En 2024, le Manitoba avait signalé un taux de 19,5 cas pour 100 000 habitants, soit environ trois fois et demie le taux canadien de 5,5.

En 2025, 328 nouveaux cas ont été signalés. « Si l’on compare ce chiffre à celui de 2021, on constate que 142 cas avaient été recensés cette année-là », a-t-il indiqué.

« C’est dans la région de Winnipeg que l’on recense le plus grand nombre de cas », a-t-il également précisé.

« Cette situation est donc grave, préoccupante et nécessite une action coordonnée entre les gouvernements, les communautés et les systèmes de santé », a expliqué Brent Roussin.

Le médecin hygiéniste en chef du Manitoba a souligné aussi certains des facteurs qui ont engendré cette situation.

« La consommation de drogues injectables, l’itinérance, les problèmes de santé mentale, ainsi que l’augmentation d’autres infections sexuellement transmissibles et transmissibles par le sang, sans oublier divers obstacles à l’accès aux soins. Il s’agit donc de questions vraiment complexes », a-t-il dit.

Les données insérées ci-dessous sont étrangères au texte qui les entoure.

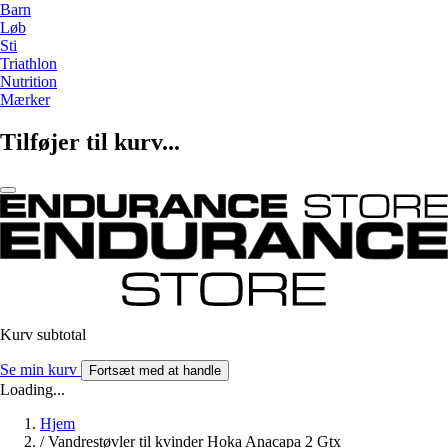
Barn
Løb
Sti
Triathlon
Nutrition
Mærker
Tilføjer til kurv...
Kurv subtotal
Se min kurv
Fortsæt med at handle
Loading...
Hjem
/
Vandrestøvler til kvinder Hoka Anacapa 2 Gtx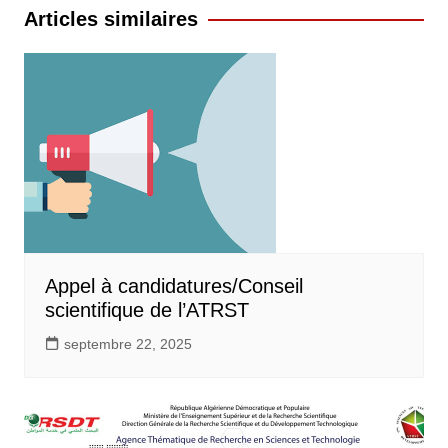
l’article
Articles similaires
Appel à candidatures/Conseil
scientifique de l’ATRST
septembre 22, 2025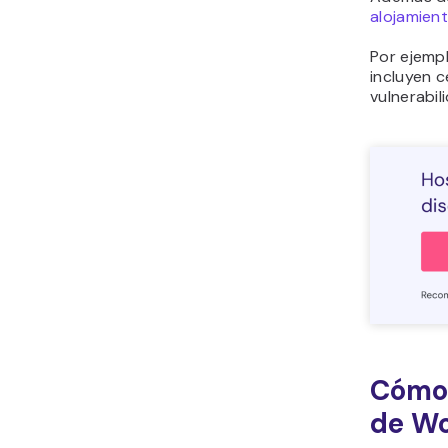
alojamien
Por ejempl
incluyen c
vulnerabil
Cómo 
de W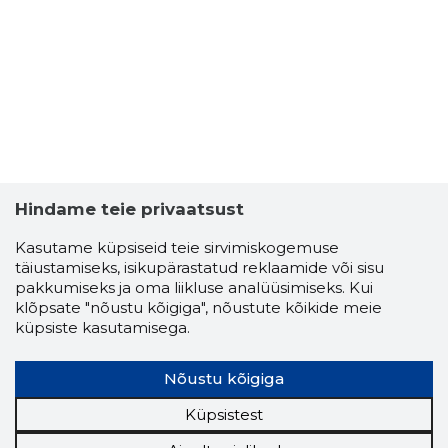
Hindame teie privaatsust
Kasutame küpsiseid teie sirvimiskogemuse
täiustamiseks, isikupärastatud reklaamide või sisu
HALVAR L
pakkumiseks ja oma liikluse analüüsimiseks. Kui
Usaldusv
klõpsate "nõustu kõigiga", nõustute kõikide meie
küpsiste kasutamisega.
Nõustu kõigiga
Küpsistest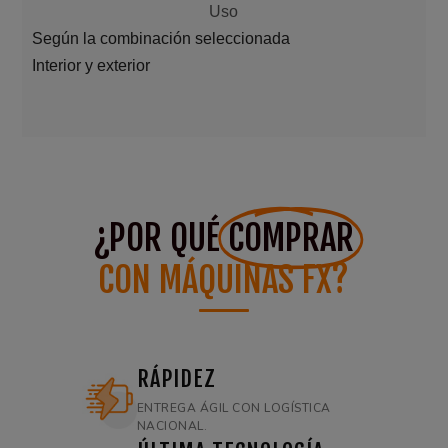
Uso
Según la combinación seleccionada
Interior y exterior
¿POR QUÉ
COMPRAR
CON MÁQUINAS FX?
RÁPIDEZ
ENTREGA ÁGIL CON LOGÍSTICA
NACIONAL.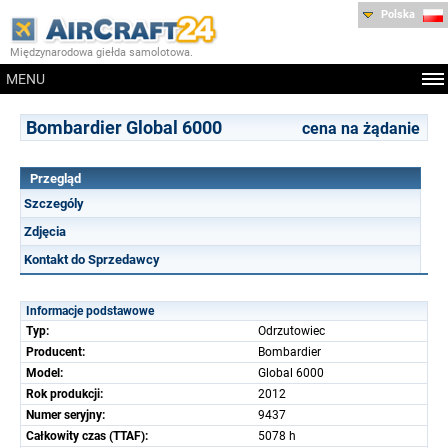
Polska
Międzynarodowa giełda samolotowa.
MENU
Bombardier Global 6000
cena na żądanie
Przegląd
Szczególy
Zdjęcia
Kontakt do Sprzedawcy
Informacje podstawowe
Typ:
Odrzutowiec
Producent:
Bombardier
Model:
Global 6000
Rok produkcji:
2012
Numer seryjny:
9437
Całkowity czas (TTAF):
5078 h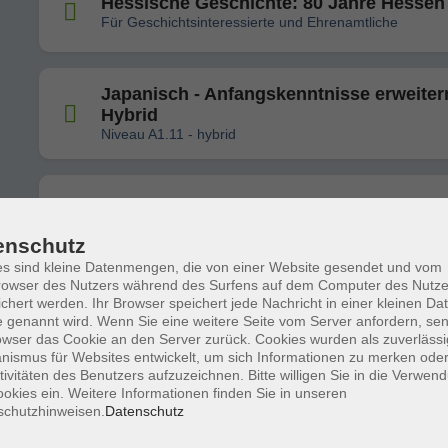
Hessische Geschichte: 80 Jahre Hessen
Für Geschichtsinteressierte und Ehrenamtliche
Japanisch - Anfangskenntnisse erweiter
Hybrid
Niveau A1.11 - hybrid
Tai Chi
enschutz
s sind kleine Datenmengen, die von einer Website gesendet und vom
owser des Nutzers während des Surfens auf dem Computer des Nutze
Gebärdensprache (DGS) - Fortsetzung
chert werden. Ihr Browser speichert jede Nachricht in einer kleinen Dat
 genannt wird. Wenn Sie eine weitere Seite vom Server anfordern, se
Niveau A1.02
owser das Cookie an den Server zurück. Cookies wurden als zuverlässi
ismus für Websites entwickelt, um sich Informationen zu merken oder
tivitäten des Benutzers aufzuzeichnen. Bitte willigen Sie in die Verwen
okies ein. Weitere Informationen finden Sie in unseren
Deutschland und die Weltkriege
schutzhinweisen.
Datenschutz
Für Geschichtsinteressierte und Ehrenamtliche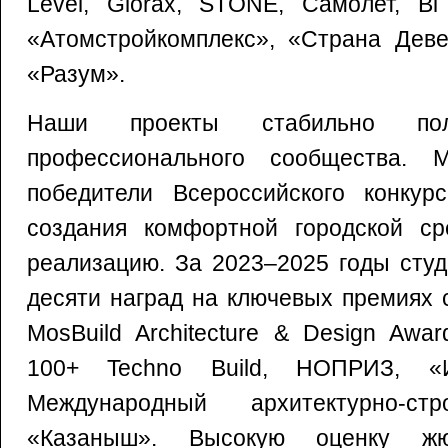
Level, Glorax, STONE, Самолет, Bi
«Атомстройкомплекс», «Страна Дев
«Разум».
Наши проекты стабильно пол
профессионального сообщества.
победители Всероссийского конкур
создания комфортной городской с
реализацию. За 2023–2025 годы сту
десяти наград на ключевых премиях 
MosBuild Architecture & Design Awa
100+ Techno Build, НОПРИЗ, «
Международный архитектурно-ст
«Казаныш». Высокую оценку ж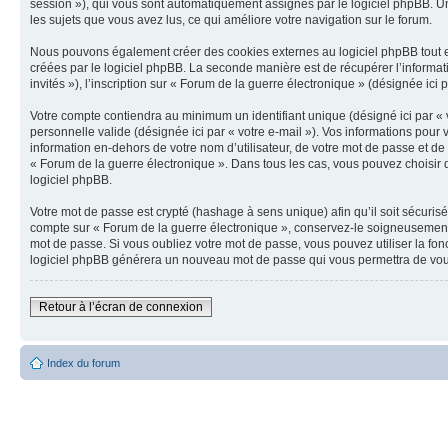
session »), qui vous sont automatiquement assignés par le logiciel phpBB. Un 
les sujets que vous avez lus, ce qui améliore votre navigation sur le forum.
Nous pouvons également créer des cookies externes au logiciel phpBB tout en
créées par le logiciel phpBB. La seconde manière est de récupérer l’informatio
invités »), l’inscription sur « Forum de la guerre électronique » (désignée ic
Votre compte contiendra au minimum un identifiant unique (désigné ici par « v
personnelle valide (désignée ici par « votre e-mail »). Vos informations pou
information en-dehors de votre nom d’utilisateur, de votre mot de passe et de 
« Forum de la guerre électronique ». Dans tous les cas, vous pouvez choisir q
logiciel phpBB.
Votre mot de passe est crypté (hashage à sens unique) afin qu’il soit sécuris
compte sur « Forum de la guerre électronique », conservez-le soigneusement
mot de passe. Si vous oubliez votre mot de passe, vous pouvez utiliser la fon
logiciel phpBB générera un nouveau mot de passe qui vous permettra de vou
Retour à l’écran de connexion
Index du forum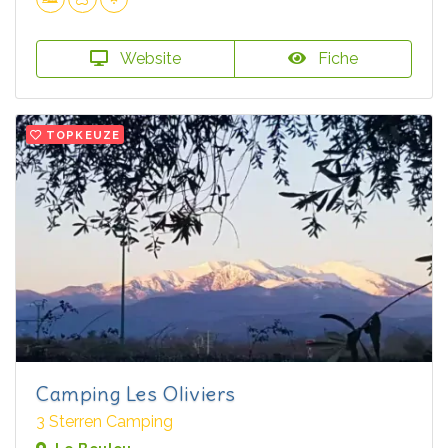
Website
Fiche
TOPKEUZE
Camping Les Oliviers
3 Sterren Camping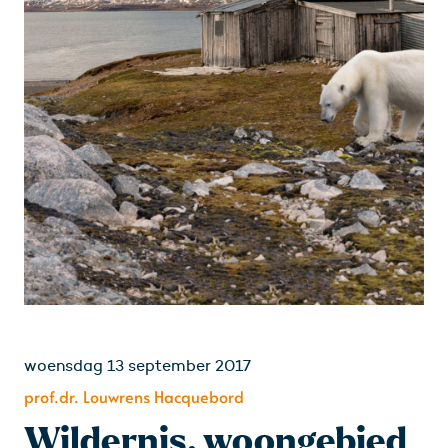
woensdag 13 september 2017
prof.dr. Louwrens Hacquebord
Wildernis, woongebied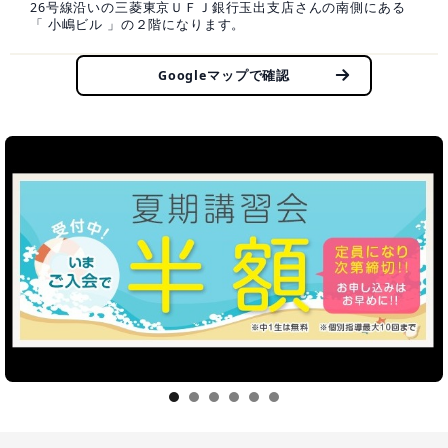
26号線沿いの三菱東京ＵＦＪ銀行玉出支店さんの南側にある
「 小嶋ビル 」の２階になります。
Googleマップで確認
1
2
3
4
5
6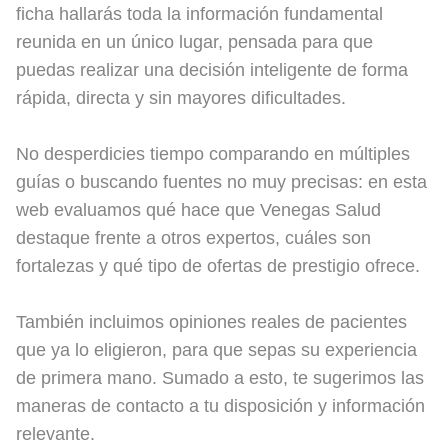
ficha hallarás toda la información fundamental
reunida en un único lugar, pensada para que
puedas realizar una decisión inteligente de forma
rápida, directa y sin mayores dificultades.
No desperdicies tiempo comparando en múltiples
guías o buscando fuentes no muy precisas: en esta
web evaluamos qué hace que Venegas Salud
destaque frente a otros expertos, cuáles son
fortalezas y qué tipo de ofertas de prestigio ofrece.
También incluimos opiniones reales de pacientes
que ya lo eligieron, para que sepas su experiencia
de primera mano. Sumado a esto, te sugerimos las
maneras de contacto a tu disposición y información
relevante.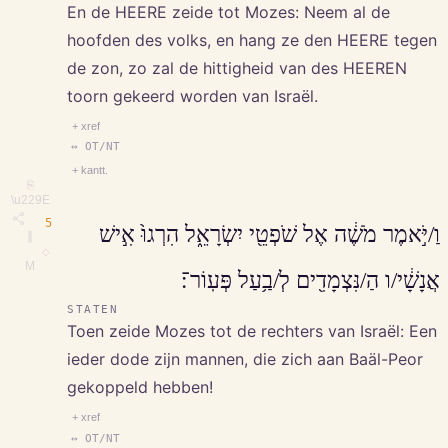
En de HEERE zeide tot Mozes: Neem al de
hoofden des volks, en hang ze den HEERE tegen
de zon, zo zal de hittigheid van des HEEREN
toorn gekeerd worden van Israël.
+ xref
↔ OT/NT
+ kantt.
⎘
\u229E
5
וַ/יֹּ֣אמֶר מֹשֶׁ֔ה אֶל שֹׁפְטֵ֖י יִשְׂרָאֵ֑ל הִרְגוּ֙ אִ֣ישׁ
∥
◇
M
אֲנָשָׁ֔י/ו הַ/נִּצְמָדִ֖ים לְ/בַ֥עַל פְּעֽוֹר־׃
STATEN
Toen zeide Mozes tot de rechters van Israël: Een
ieder dode zijn mannen, die zich aan Baäl-Peor
gekoppeld hebben!
+ xref
↔ OT/NT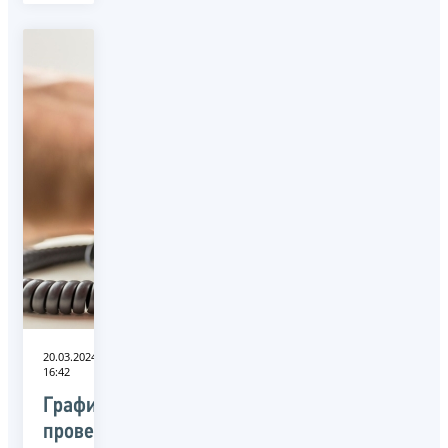
20.03.2024
16:42
График
проведения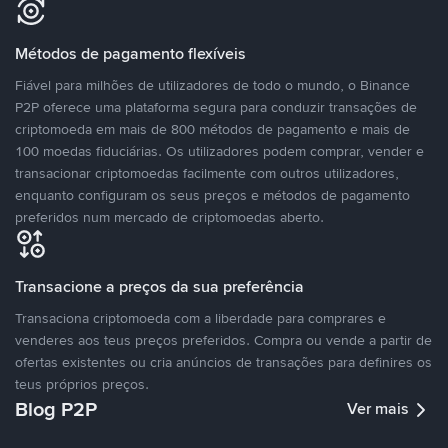
Métodos de pagamento flexíveis
Fiável para milhões de utilizadores de todo o mundo, o Binance
P2P oferece uma plataforma segura para conduzir transações de
criptomoeda em mais de 800 métodos de pagamento e mais de
100 moedas fiduciárias. Os utilizadores podem comprar, vender e
transacionar criptomoedas facilmente com outros utilizadores,
enquanto configuram os seus preços e métodos de pagamento
preferidos num mercado de criptomoedas aberto.
Transacione a preços da sua preferência
Transaciona criptomoeda com a liberdade para comprares e
venderes aos teus preços preferidos. Compra ou vende a partir de
ofertas existentes ou cria anúncios de transações para definires os
teus próprios preços.
Blog P2P
Ver mais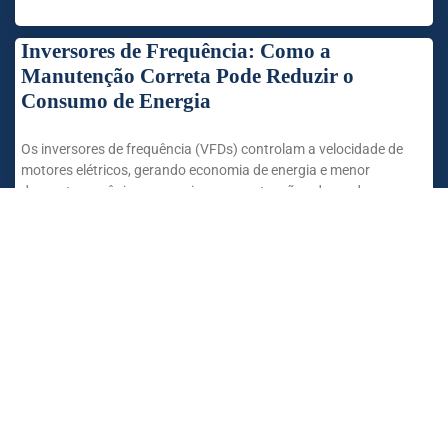
Inversores de Frequência: Como a
Manutenção Correta Pode Reduzir o
Consumo de Energia
Os inversores de frequência (VFDs) controlam a velocidade de
motores elétricos, gerando economia de energia e menor
desgaste mecânico, mas exigem manutenção adequada para
manter
SAIBA MAIS »
1
2
3
4
5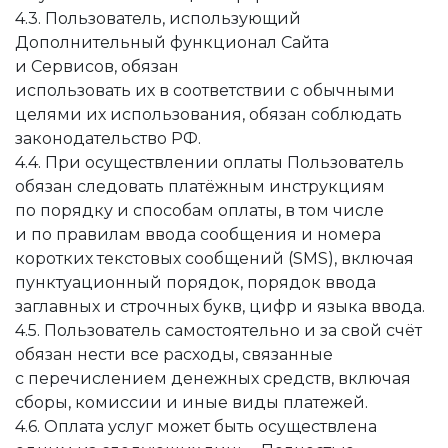
4.3. Пользователь, использующий
Дополнительный функционал Сайта
и Сервисов, обязан
использовать их в соответствии с обычными
целями их использования, обязан соблюдать
законодательство РФ.
4.4. При осуществлении оплаты Пользователь
обязан следовать платёжным инструкциям
по порядку и способам оплаты, в том числе
и по правилам ввода сообщения и номера
коротких текстовых сообщений (SMS), включая
пунктуационный порядок, порядок ввода
заглавных и строчных букв, цифр и языка ввода.
4.5. Пользователь самостоятельно и за свой счёт
обязан нести все расходы, связанные
с перечислением денежных средств, включая
сборы, комиссии и иные виды платежей.
4.6. Оплата услуг может быть осуществлена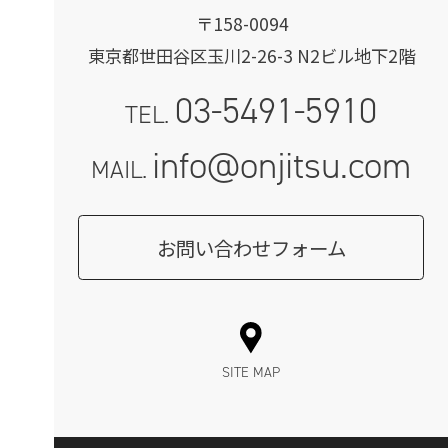
〒158-0094
東京都世田谷区玉川2-26-3 N2ビル地下2階
03-5491-5910
TEL.
info@onjitsu.com
MAIL.
お問い合わせフォーム
SITE MAP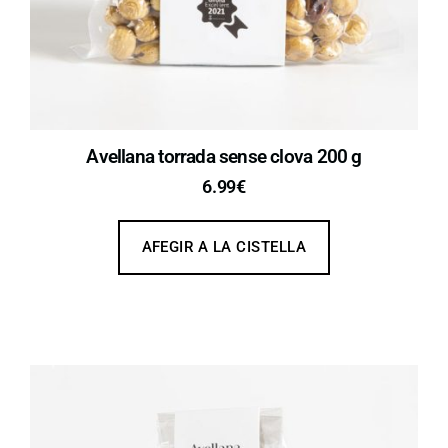
Avellana torrada sense clova 200 g
6.99
€
AFEGIR A LA CISTELLA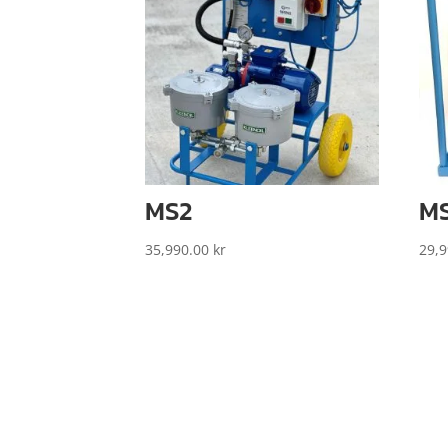
MS2
MS
35,990.00
kr
29,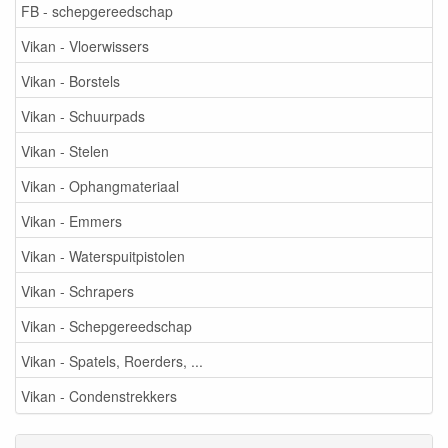
FB - schepgereedschap
Vikan - Vloerwissers
Vikan - Borstels
Vikan - Schuurpads
Vikan - Stelen
Vikan - Ophangmateriaal
Vikan - Emmers
Vikan - Waterspuitpistolen
Vikan - Schrapers
Vikan - Schepgereedschap
Vikan - Spatels, Roerders, ...
Vikan - Condenstrekkers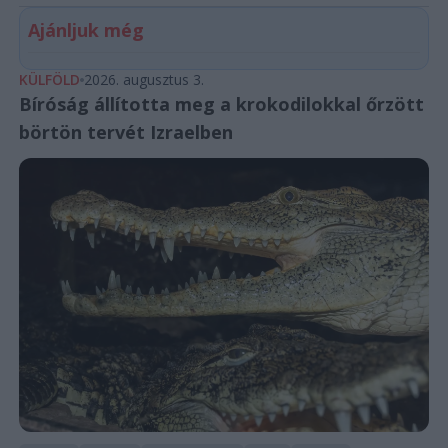
Ajánljuk még
KÜLFÖLD
2026. augusztus 3.
Bíróság állította meg a krokodilokkal őrzött
börtön tervét Izraelben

En décembre 2025, le Manitoba HIV Program appuyait ce constat et soulignait que la province « continue d’être confrontée à une syndémie de sans-abrisme, de toxicomanie, de problèmes de santé mentale, de racisme systémique et de stigmatisation, autant de facteurs qui aggravent les obstacles au dépistage, à la prévention et au traitement du VIH. »

Brent Roussin s’est voulu aussi rassurant et fait savoir que « cette situation d’urgence ne vise pas à semer la peur. Il s’agit de reconnaître la réalité à laquelle les individus et les communautés sont confrontés en ce moment, et d’y faire face avec le sentiment d’urgence qu’elle mérite. »

Il rappelle également que « le VIH est une maladie évitable et traitable. Nous disposons d’outils de prévention efficaces, tels que les préservatifs et les services de réduction des risques, ainsi que de médicaments pour la prophylaxie pré-exposition et post-exposition, qui sont également pris en charge pour les Manitobains admissibles. »

La Province indique aussi mettre en place un Comité directeur sur la lutte contre le VIH, coordonné par les services de santé publique. Il s’appuiera sur les stratégies et les travaux en cours menés par les gouvernements fédéral et autochtones, les prestataires de soins de santé et les partenaires communautaires.